И, увлеченный затеей, прицеливаясь, он извлекал из цилиндров бесчисленные таящиеся в них формы. Дуги, спирали, параболы, выхваченные силой зрачков, возникали и гасли. И он наслаждался своей властью над пустотой.

— Мы вернемся и отряхнем с наших валенок снег, — сказала она. — И будет на валенках наших роса…

Он выбрал банку с яблоком, надел ее на круглое, плотное поленце, готовясь к чеканке. Молотком, его узким скосом, стал наносить короткие, вспыхивающие удары, наполняя ими жесть. Выковывая метки и бусины, голубоватые капли и искры. Удар — вспышка! Звон! Звон! От зрачка — луч! От плеча — дуга! Встретились — вспышка, звон!

Металл струился, наполняя его теплом, и пальцы его оделись тончайшей блестящей пыльцой.

— Сегодня есть чувство прощания с этими днями, — сказала она. — Когда ты люстру затеял… Мы еще тут, и уже самих себя покидаем, и о себе самих вспоминаем. Вдруг полетели минутки, как искорки от твоих ударов.

— Старик пустил свои ходики и считает минутки.

— Мы ведь вернемся и отряхнем с наших валенок снег… Повесим под люстрой еловую ветку… И будет на валенках наших роса…

Изба, наполненная звонами, светилась из темных углов. Звоны уходили в венцы, стекали по столбам, переводам.

Он вкладывал в хрупкие стенки свое отражение, свою мимолетную память.

О сойке, которую мальчишкой убил из ружья на еловой поляне. Сверкнув синевой, прянула из неба к ногам, рассыпав по снегу красные катышки крови… Звон, звон!..

О брате Володе, выздоравливающем после ангины. Отец вернулся домой и поставил на стул в стакане осколок драгоценной сосульки… Звон, звон!..

О янтарных бусах жены, рассыпанных перед зеркалом на туалетном столике.
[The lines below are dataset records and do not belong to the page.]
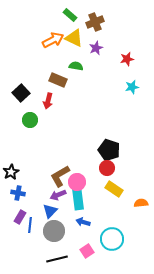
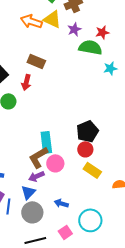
orange arrow: (53, 40) -> (31, 21), turned -135
red star: (127, 59) -> (102, 32), moved
green semicircle: (76, 66) -> (90, 47), moved, size x1.6
black pentagon: (109, 150) -> (87, 131), turned 30
cyan rectangle: (78, 199) -> (46, 142), moved

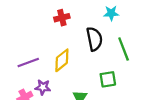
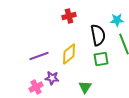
cyan star: (111, 13) -> (117, 20), moved
green square: (108, 79) -> (101, 59), moved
И он стоял, слыша за спиной легкие, босые шаги… Звон, звон!..

И когда покончил с чеканкой, утонченный темно-серебряный светильник, еще без огня, но охваченный прохладным сиянием, расправил у него на руке свои кованые напряженные крылья.

— А теперь тебе, чуть поменьше… Думай о себе и смотри на мою работу…
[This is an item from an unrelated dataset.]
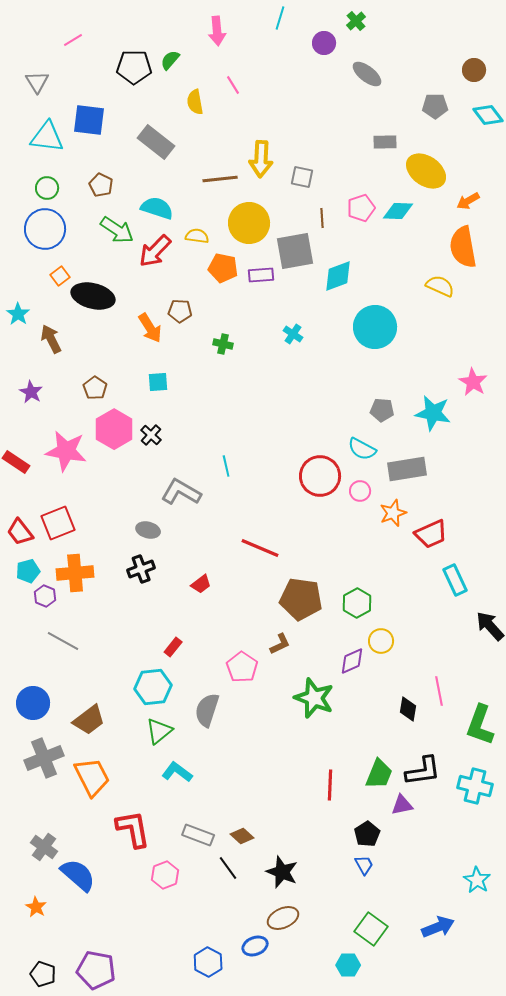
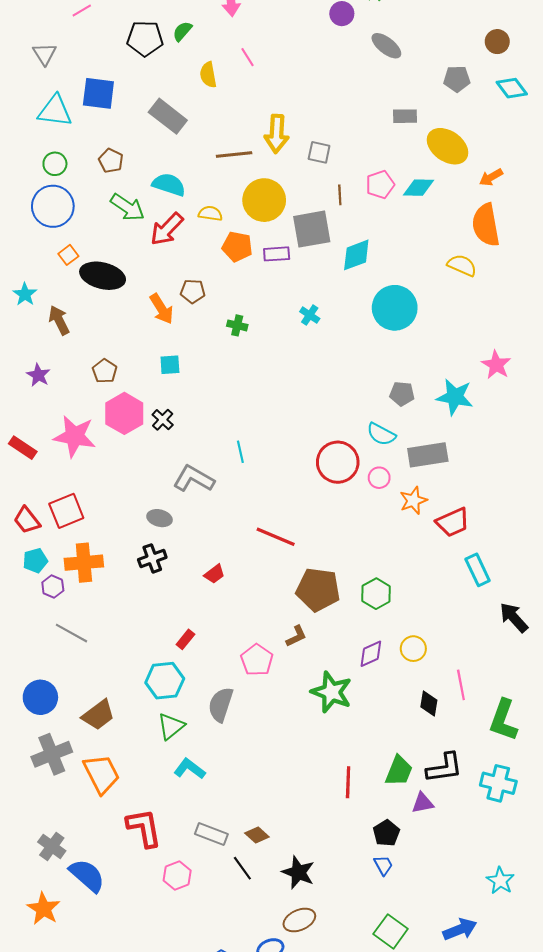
yellow circle: (381, 641) -> (413, 649), moved
orange star: (36, 907) -> (44, 909), size x1.5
Она смотрела и думала. А он выковал рыбу-светильник. Пустил ее в сумерках по избе. И она проплыла, как маленькая голубая планета, опустилась на пустую божницу.

— Ну а третий? Кому, не знаю… Просто луне да солнцу. Траве да снегу…
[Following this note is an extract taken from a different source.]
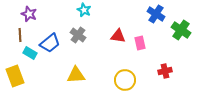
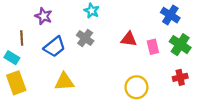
purple star: (29, 14) -> (44, 16), moved
green cross: (181, 30) -> (180, 45), moved
cyan rectangle: (30, 53) -> (12, 58), moved
yellow triangle: (76, 75) -> (64, 82), moved

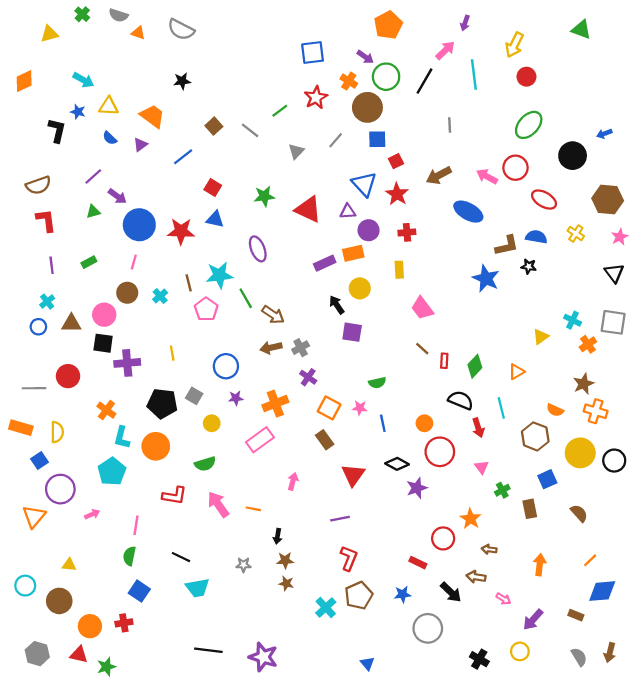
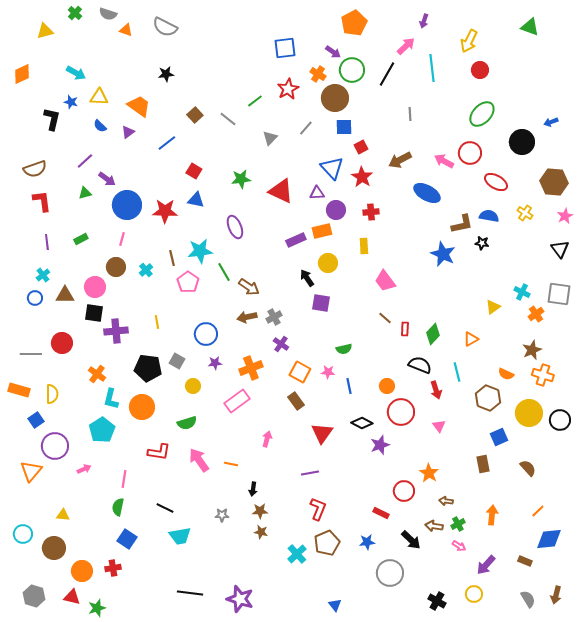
green cross: (502, 490) -> (458, 524), moved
— Им всем, но и еще одному.

— Кому?

— Не скажу.

— Почему?

— Загадала. Я буду смотреть и гадать. Только ты бей легонько и тонко. И думай чисто и весело…

— Я постараюсь…

Уже к ночи он оковал латунью древесную ветку. Укрепил ее под закопченной матицей. На проволочках навесил светильники. И они закачались в избе волшебно и льдисто, как звезды.


— Ну вот и пора, — сказала она. — Катер пришел и ждет.

— Да, да, — сказал он. — Иду…

Подставил лавку и, поднявшись, укрепил в светильниках три малых огарка. Запалил, смотрел на их свет.

— Ну пойдем, — сказал он, опускаясь.

Они вышли. Закрыли дверь, просунув в щеколду тонкую веточку. Удалялись по тропке. Он оглянулся. Изба темнела, погрузившись в траву. В ней еще жили и двигались их тени, дыхания. Ему стало вдруг больно. Захотелось вернуться, кинуться. Защитить тех двоих, оставшихся. Ветер бежал по траве, накрывая избу. На реке остроносо чернел бронированный катер.